I reviewed all of this current research with my client before we did our in-person, socially distanced meeting. For this senior, continuing to try to manage her two dogs didn't feel like something she could safely do.  While she understood how to control resources, she also knew that with respect to her new dog, those resources worth guarding could (and did) change almost on a daily basis making that dog's behavior hard to predict.  While my client loved her new dog, she didn't want to do muzzle training and felt it was in the dog's best interest to go to a new home, where she could be an only dog.  Fortunately for this dog and owner, there was a family member who had been looking for a young dog and didn't have any other pets.  My client's hard work on the basic training and leash skills with this new dog meant that her family member who has taken the dog is off to a great start.  When I followed up with my client she indicated that while she felt a bit guilty about how relieved she was now, she did feel she'd made the right decision for herself and for her Golden Retriever.  Within a few days of being the only dog in the house, this dog had started to relax again, seek out her owner for attention, and enjoy her walks and play time. It's hard when your dogs don't get along.  I've been so fortunate that other than a few minor squabbles over the years, my dogs have always gotten along quite well with one another and with dogs visiting our home. Treating inter-dog aggression in your own home isn't easy, but it is worth doing, While not every dog pair will have a happy ending together, it is possible to find the solution that benefits everyone in the long term.

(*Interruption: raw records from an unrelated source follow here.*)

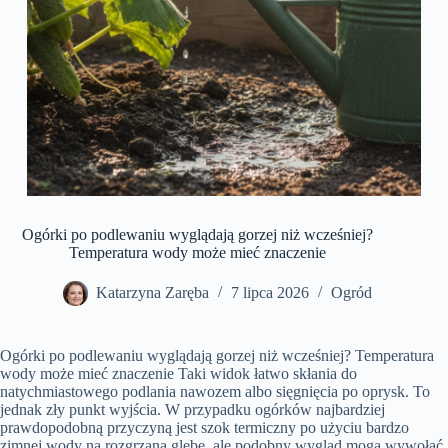
Ogórki po podlewaniu wyglądają gorzej niż wcześniej?
Temperatura wody może mieć znaczenie
Katarzyna Zaręba
7 lipca 2026
Ogród
Ogórki po podlewaniu wyglądają gorzej niż wcześniej? Temperatura
wody może mieć znaczenie Taki widok łatwo skłania do
natychmiastowego podlania nawozem albo sięgnięcia po oprysk. To
jednak zły punkt wyjścia. W przypadku ogórków najbardziej
prawdopodobną przyczyną jest szok termiczny po użyciu bardzo
zimnej wody na rozgrzaną glebę, ale podobny wygląd mogą wywołać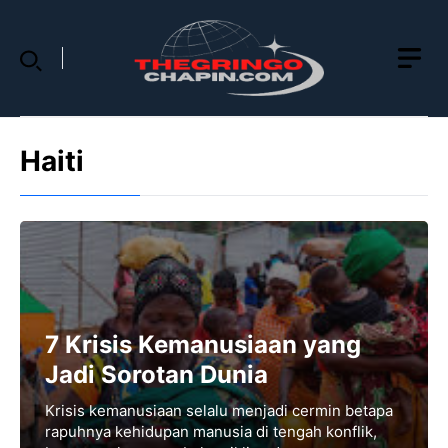
Skip
to
content
Haiti
7 Krisis Kemanusiaan yang
Jadi Sorotan Dunia
Krisis kemanusiaan selalu menjadi cermin betapa
rapuhnya kehidupan manusia di tengah konflik,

As always, if you have questions about your pet's behavior, you know where to find me. And if you'd like to read the research study yourself, here's a link: 

https://avmajournals.avma.org/doi/abs/10.2460/javma.256.3.349

Even with visiting dogs who stay a few hours (like Bella the Rottweiler when she was a pup) or those who stay for several days (like Lucy the Cavalier), Desi and Ozzie share their toys, food, snacks, and love without issue.  No inter-dog aggression for any of these four dogs.